Há décadas não mais leio os dois principais jornais de São Paulo com nítidas tendências ideológicas opostas, tornando enfadonho frequentá-los. Jornais televisivos da Band News ou da agora CNN e documentários espalhados nos inúmeros canais a cabo são vistos por Regina e por mim durante as refeições. A minha visão do mundo é atualizada através da leitura diária de dois jornais online franceses e um inglês.

Comunico-me com filhas e netas quase diariamente e com amigos fidelíssimos. Essas ligações são de imensa valia, substituem o presencial sem perder a intensidade.

Por fim, não mais treino nas ruas de minha cidade-bairro, Brooklin-Campo Belo, para as corridas oficiais, hoje suspensas. Nas fronteiras dos 82 anos, dá para treinar nos espaços de nossa morada. Apesar das distâncias exíguas, duas ou três vezes por semana treino durante 60 minutos, 150 voltas no térreo e 50 no terraço. Faz-bem bem e ajuda-me a manter físico e alma.

Creio ter respondido ao Arlindo. Acrescentaria que meu querido irmão, o notável jurista Ives Gandra Martins, após cirurgia de um divertículo de Zenker – o mesmo procedimento a que fui submetido em 2018 – teve complicações que o levaram à isquemia, à septicemia, à disfunção digestiva e, para agravar, à contaminação pelo COVID-19. Ficou internado durante 38 dias. Tememos por seu desenlace. Aos 85 anos, milagrosamente safou-se dos males e recupera-se em seu apartamento. Ângela, sua filha, doutora em Filosofia do Direito, contraiu o vírus, contaminada durante visitas ao pai, e recupera-se lentamente após deixar o hospital.

A tudo nos adaptamos. O COVID-19 um dia deixará o Brasil. O que nos espera a seguir mal podemos antever.

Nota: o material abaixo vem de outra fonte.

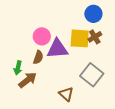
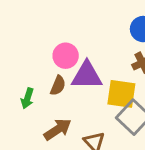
yellow square: (80, 38) -> (121, 94), moved
brown arrow: (28, 80) -> (58, 129), moved

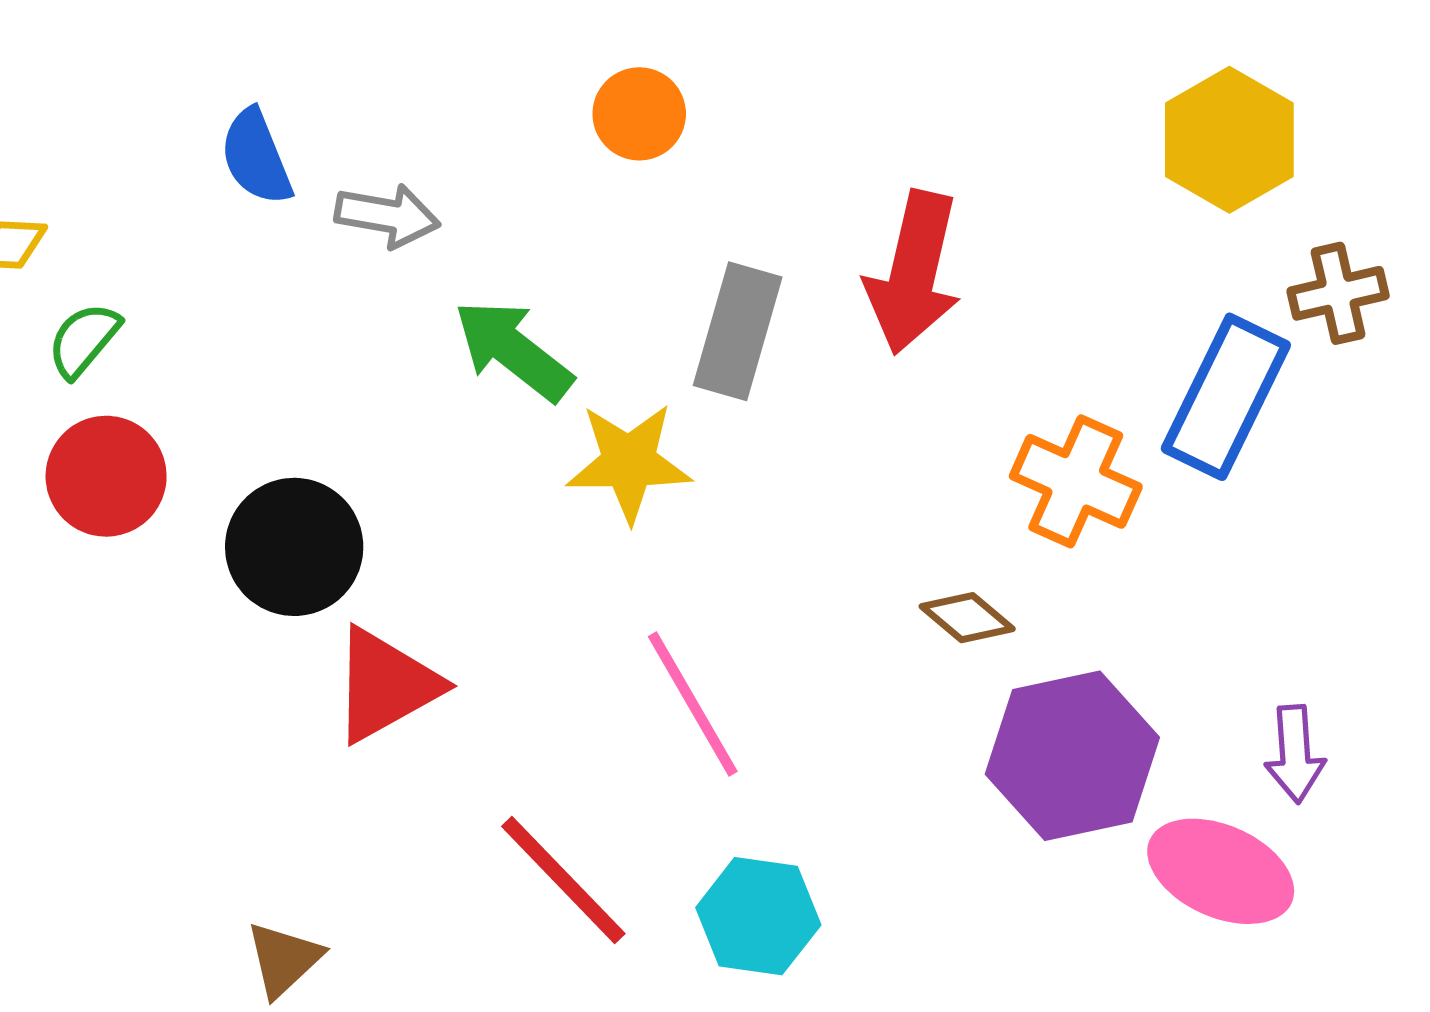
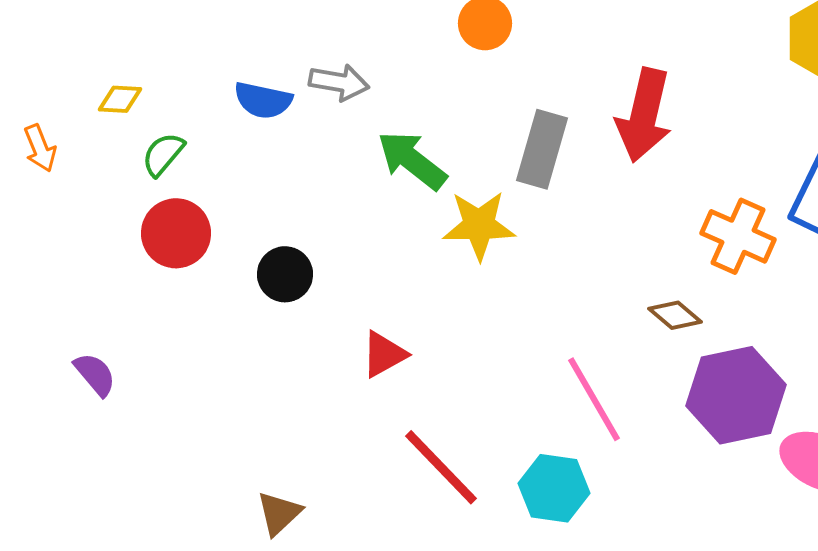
blue semicircle: (256, 157) -> (263, 100), moved, turned -56
black circle: (294, 547) -> (285, 274), size x0.7
red triangle: (386, 685) -> (384, 354), moved, size x0.7
pink line: (693, 704) -> (594, 399), moved

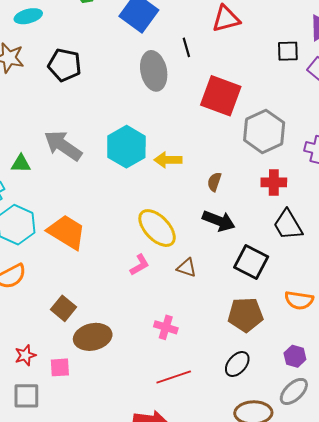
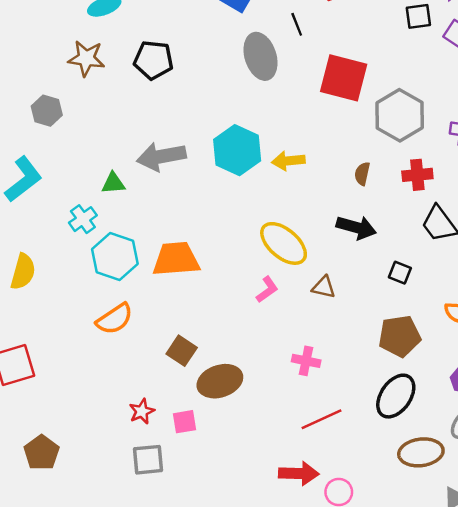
gray arrow: (63, 146) -> (161, 156), turned -39
brown semicircle: (214, 182) -> (362, 174), moved
orange trapezoid: (67, 232) -> (176, 259), turned -30
black square: (251, 262) -> (400, 273), size x0.6
black ellipse: (237, 364) -> (396, 396), size x1.4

In this post I give an account of my routine in quarantine days. Following the advice of the World Health Organization, my wife and I adopted a stay-at-home procedure intended to protect ourselves and, indirectly, lower the number of infections by Covid-19 by promoting social distance. Totally isolated at home since 15 March, our daughters take turns in bringing us what we need. I divide household chores with my wife, study piano, read a lot, run one hour without a break in my backyard twice a week, talk by phone with family and friends and reflect about the tragedy that has befallen the world. We adjust to everything. COVID-19 will one day leave Brazil. What awaits us next can hardly be predicted.